== Segment start ==

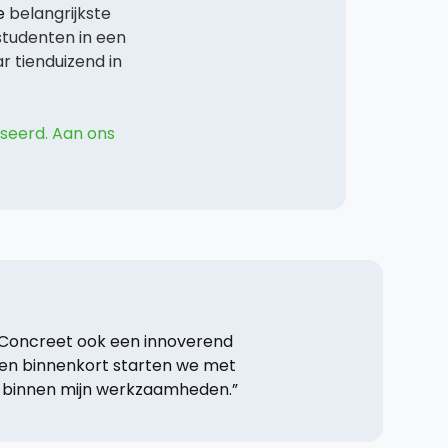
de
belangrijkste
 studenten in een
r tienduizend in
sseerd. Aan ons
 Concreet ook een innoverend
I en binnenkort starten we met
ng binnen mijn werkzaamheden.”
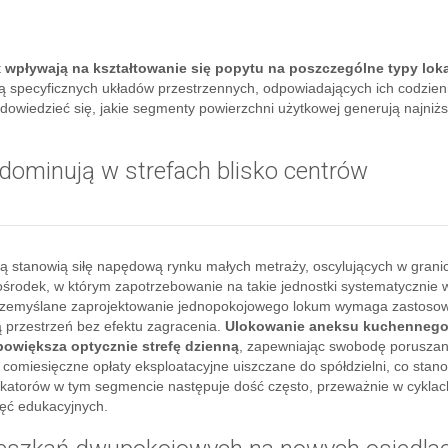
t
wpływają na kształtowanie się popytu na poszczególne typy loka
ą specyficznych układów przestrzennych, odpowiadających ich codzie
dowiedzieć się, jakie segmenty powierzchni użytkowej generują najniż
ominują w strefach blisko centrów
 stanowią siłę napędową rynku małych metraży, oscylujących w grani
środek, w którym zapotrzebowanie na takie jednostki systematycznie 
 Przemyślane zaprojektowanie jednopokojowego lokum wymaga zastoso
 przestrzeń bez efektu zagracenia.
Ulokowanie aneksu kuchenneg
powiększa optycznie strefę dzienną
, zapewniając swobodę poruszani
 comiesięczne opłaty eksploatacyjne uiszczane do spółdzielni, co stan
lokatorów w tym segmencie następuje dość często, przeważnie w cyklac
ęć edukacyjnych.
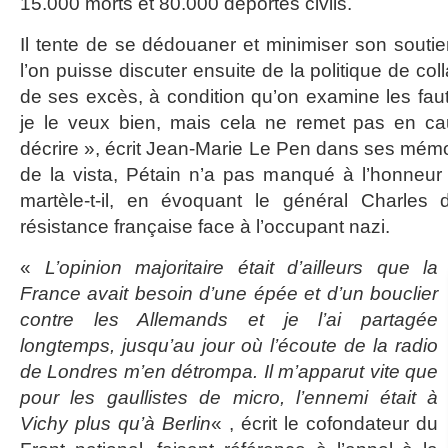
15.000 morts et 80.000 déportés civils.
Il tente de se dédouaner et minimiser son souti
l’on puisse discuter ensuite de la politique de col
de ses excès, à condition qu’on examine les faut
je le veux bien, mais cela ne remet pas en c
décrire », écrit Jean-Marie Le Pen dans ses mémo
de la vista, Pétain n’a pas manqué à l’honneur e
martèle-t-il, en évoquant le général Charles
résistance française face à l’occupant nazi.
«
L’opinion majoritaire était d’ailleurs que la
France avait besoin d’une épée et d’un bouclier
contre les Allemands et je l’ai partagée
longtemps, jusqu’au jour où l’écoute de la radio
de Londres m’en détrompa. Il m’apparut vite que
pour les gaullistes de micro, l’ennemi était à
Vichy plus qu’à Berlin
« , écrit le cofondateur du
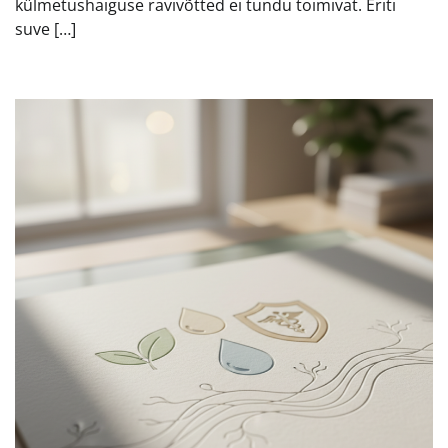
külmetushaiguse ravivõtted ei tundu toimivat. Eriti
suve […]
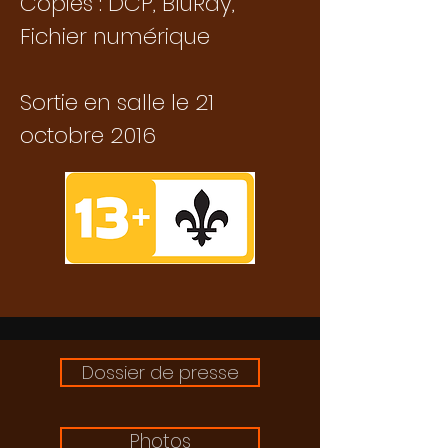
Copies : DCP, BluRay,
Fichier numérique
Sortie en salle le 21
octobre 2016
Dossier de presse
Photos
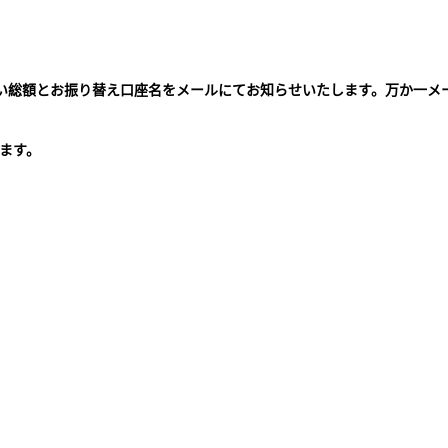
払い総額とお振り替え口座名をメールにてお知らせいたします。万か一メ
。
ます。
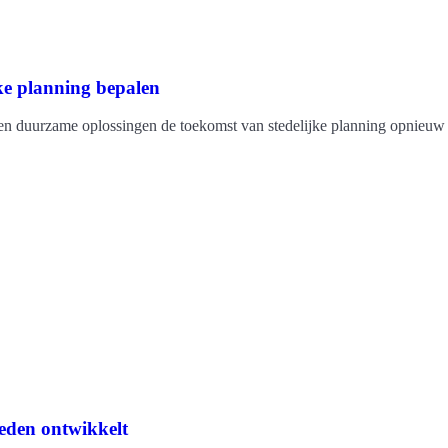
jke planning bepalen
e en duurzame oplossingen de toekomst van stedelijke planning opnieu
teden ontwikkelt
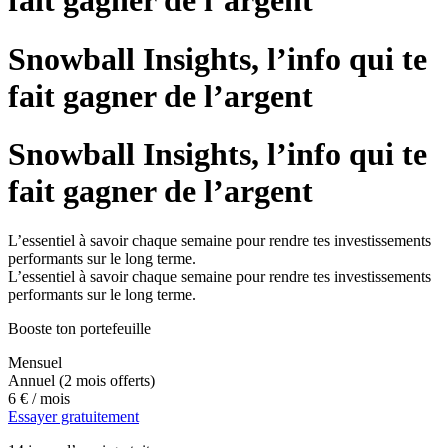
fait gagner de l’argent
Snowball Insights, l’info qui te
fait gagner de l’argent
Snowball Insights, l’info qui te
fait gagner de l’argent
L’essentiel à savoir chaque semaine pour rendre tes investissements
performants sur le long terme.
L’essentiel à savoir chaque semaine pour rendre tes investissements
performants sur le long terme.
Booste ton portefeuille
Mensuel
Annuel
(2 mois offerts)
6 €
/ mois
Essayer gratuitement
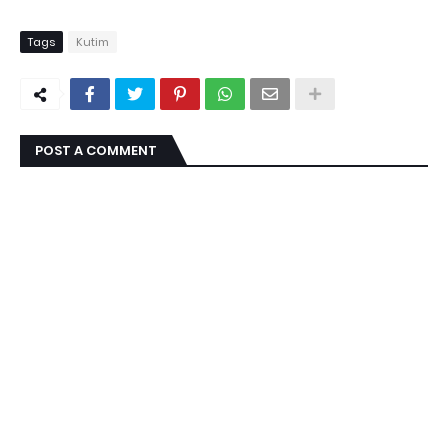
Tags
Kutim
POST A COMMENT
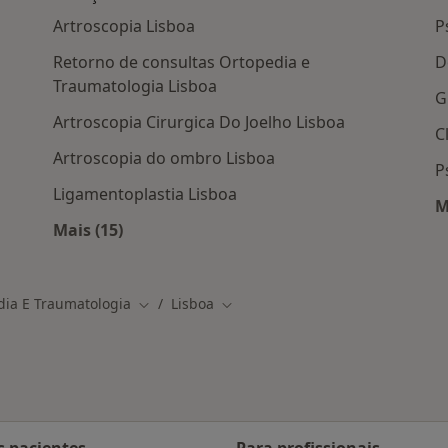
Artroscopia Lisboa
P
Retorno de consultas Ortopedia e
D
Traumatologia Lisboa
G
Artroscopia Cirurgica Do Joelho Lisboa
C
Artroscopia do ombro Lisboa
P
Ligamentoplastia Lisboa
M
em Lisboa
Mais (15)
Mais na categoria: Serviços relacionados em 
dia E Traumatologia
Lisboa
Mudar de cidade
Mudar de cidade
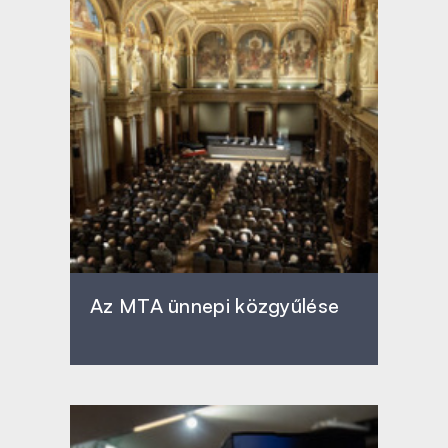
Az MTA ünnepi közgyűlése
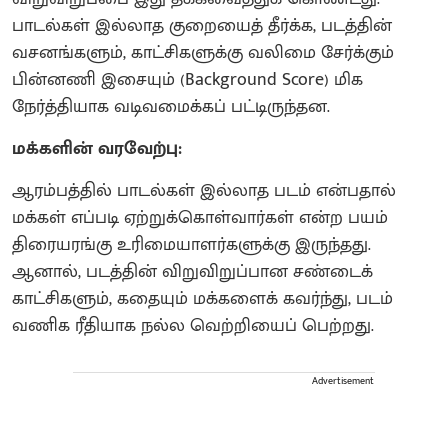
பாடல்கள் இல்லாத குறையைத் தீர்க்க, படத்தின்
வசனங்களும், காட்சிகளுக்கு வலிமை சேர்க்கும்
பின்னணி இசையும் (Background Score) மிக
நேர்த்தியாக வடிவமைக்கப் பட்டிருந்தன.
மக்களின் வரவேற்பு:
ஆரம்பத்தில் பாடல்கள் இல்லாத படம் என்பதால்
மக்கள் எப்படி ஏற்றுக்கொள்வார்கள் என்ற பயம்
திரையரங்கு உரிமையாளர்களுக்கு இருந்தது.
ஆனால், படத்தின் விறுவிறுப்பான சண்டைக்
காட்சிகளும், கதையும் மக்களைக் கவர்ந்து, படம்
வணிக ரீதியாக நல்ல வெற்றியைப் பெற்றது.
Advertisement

== Segment end ==

Transcribe the entries above exactly, from their first line through the line with "lokatorów w tym", and omit all pictures.

de
belangrijkste
 studenten in een
r tienduizend in
sseerd. Aan ons
 Concreet ook een innoverend
I en binnenkort starten we met
ng binnen mijn werkzaamheden.”
t
wpływają na kształtowanie się popytu na poszczególne typy loka
ą specyficznych układów przestrzennych, odpowiadających ich codzie
dowiedzieć się, jakie segmenty powierzchni użytkowej generują najniż
ominują w strefach blisko centrów
 stanowią siłę napędową rynku małych metraży, oscylujących w grani
środek, w którym zapotrzebowanie na takie jednostki systematycznie 
 Przemyślane zaprojektowanie jednopokojowego lokum wymaga zastoso
 przestrzeń bez efektu zagracenia.
Ulokowanie aneksu kuchenneg
powiększa optycznie strefę dzienną
, zapewniając swobodę poruszani
 comiesięczne opłaty eksploatacyjne uiszczane do spółdzielni, co stan
lokatorów w tym segmencie następuje dość często, przeważnie w cyklac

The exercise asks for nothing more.